Il arpentait rapidement les couloirs, réfléchissant à un plan qui lui aurait évité ce destin tragique, mais rien ne lui venait à l'esprit. Il ne savait pas quoi faire. Il pourrait chercher à fuir, mais on le retrouverait probablement rapidement. Il n'avait que très peu de pouvoir et Pennaeth avait probablement ordonné à ses gardes de l'empêcher de fuir, sachant l'incident diplomatique que cela causerait. De plus, sa fuite aurait sans doute porté préjudice à son petit frère, Luath, qui aurait été forcé de subir le même destin. Et s'il se tuait, en emportant Zain avec lui ? Le drame calmerait peut-être la tension entre les deux Maisons ? De toute façon, quelle importance cela pouvait-il avoir, une fois mort ?
Il ouvrit la porte du laboratoire en fracas, faisant sursauter Brangäne. Elle le regardait avec frayeur alors qu'il traversait la pièce à toute allure pour la prendre par les épaules.
-Brangäne, j'ai besoin de toi. Tu te souviens du poison mortel d'hier ?
-Oui, Seigneur, mais je...
-Je veux que tu le refasses. Je n'ai pas le temps de m'en occuper.
Il lâcha les épaules de Brangäne et commença à s'agiter dans le laboratoire en bousculant toutes les fioles et livres qui étaient rangées sur les étagères.
-Mais pourquoi faire ?
-Je... Pennaeth a décidé de me donner en mariage à Saraï. Mais je... Je ne peux pas... Je vais essayer d'empoisonner Zain, et moi avec. Comme ça ils n'auront plus de raison de se battre.

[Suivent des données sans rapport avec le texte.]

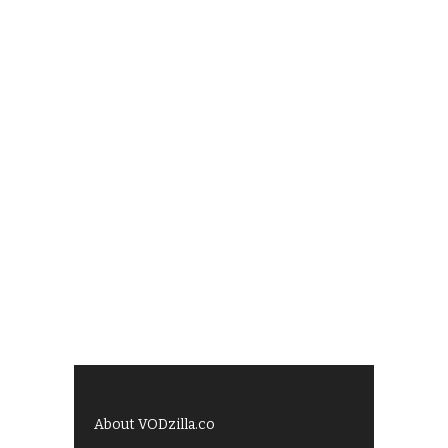
About VODzilla.co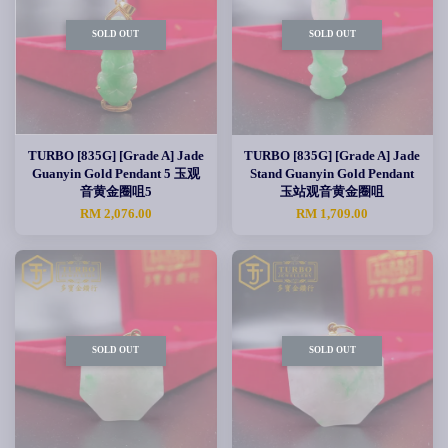
SOLD OUT
SOLD OUT
TURBO [835G] [Grade A] Jade
TURBO [835G] [Grade A] Jade
Guanyin Gold Pendant 5 玉观
Stand Guanyin Gold Pendant
音黄金圈咀5
玉站观音黄金圈咀
RM 2,076.00
RM 1,709.00
SOLD OUT
SOLD OUT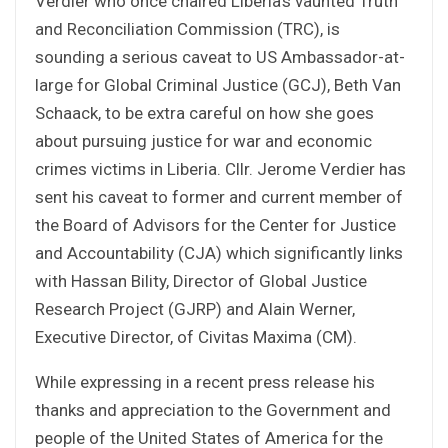
Verdier who once chaired Liberia’s vaunted Truth
and Reconciliation Commission (TRC), is
sounding a serious caveat to US Ambassador-at-
large for Global Criminal Justice (GCJ), Beth Van
Schaack, to be extra careful on how she goes
about pursuing justice for war and economic
crimes victims in Liberia. Cllr. Jerome Verdier has
sent his caveat to former and current member of
the Board of Advisors for the Center for Justice
and Accountability (CJA) which significantly links
with Hassan Bility, Director of Global Justice
Research Project (GJRP) and Alain Werner,
Executive Director, of Civitas Maxima (CM).
While expressing in a recent press release his
thanks and appreciation to the Government and
people of the United States of America for the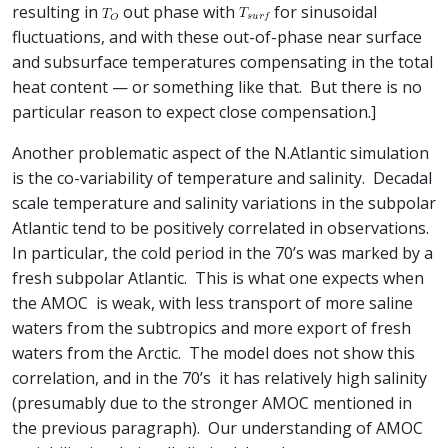
resulting in
out phase with
for sinusoidal
fluctuations, and with these out-of-phase near surface
and subsurface temperatures compensating in the total
heat content — or something like that. But there is no
particular reason to expect close compensation.]
Another problematic aspect of the N.Atlantic simulation
is the co-variability of temperature and salinity. Decadal
scale temperature and salinity variations in the subpolar
Atlantic tend to be positively correlated in observations.
In particular, the cold period in the 70’s was marked by a
fresh subpolar Atlantic. This is what one expects when
the AMOC is weak, with less transport of more saline
waters from the subtropics and more export of fresh
waters from the Arctic. The model does not show this
correlation, and in the 70’s it has relatively high salinity
(presumably due to the stronger AMOC mentioned in
the previous paragraph). Our understanding of AMOC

-Quoi ? Mais quel rapport avec vous ?
-C'est long à expliquer. Mais la guerre dans laquelle tu as grandi a été déclenchée à cause de Zain et moi. Je suppose que ma solution fonctionnera aussi bien que le mariage.
-Mais vous parlez de vous tuer !
-Et alors ? Tout se solde par la mort, non ?
-Je refuse, je ne le ferai pas.
Melden qui, jusque-là, parlait dans la précipitation en rassemblant divers objets qu'il jetait dans un sac, s'arrêta soudain pour fixer Brangäne avec un regard meurtrier.
-C'est un ordre, Brangäne. Ne me force pas à te menacer.
Brangäne fut saisie d'horreur en voyant son regard et baissa la tête en retenant difficilement ses larmes.
-Bien, Seigneur.
Il sortit de la salle sans la regarder, la laissant seule. Elle rassembla distraitement les éléments du poison, réfléchissant à une autre solution, puis fut soudain frappée par une idée. Etant donné que le poison et le philtre d'amour nécessitaient quasiment la même préparation, elle allait fabriquer un philtre. Vu l'état émotionnel de son mentor, ce dernier ne s'en rendrait probablement pas compte.
Brangäne créa donc un nouveau philtre d'amour, faisant attention aux dosages comme lui avait appris son mentor, et suivant à la lettre les indications de la recette. Elle fut très satisfaite du résultat, et fit couler le faux poison mortel dans un petit flacon en cristal, qu'elle referma à l'aide d'un bouchon en liège.
Tout lui semblait parfait.
Elle n'avait fait qu'une seule erreur.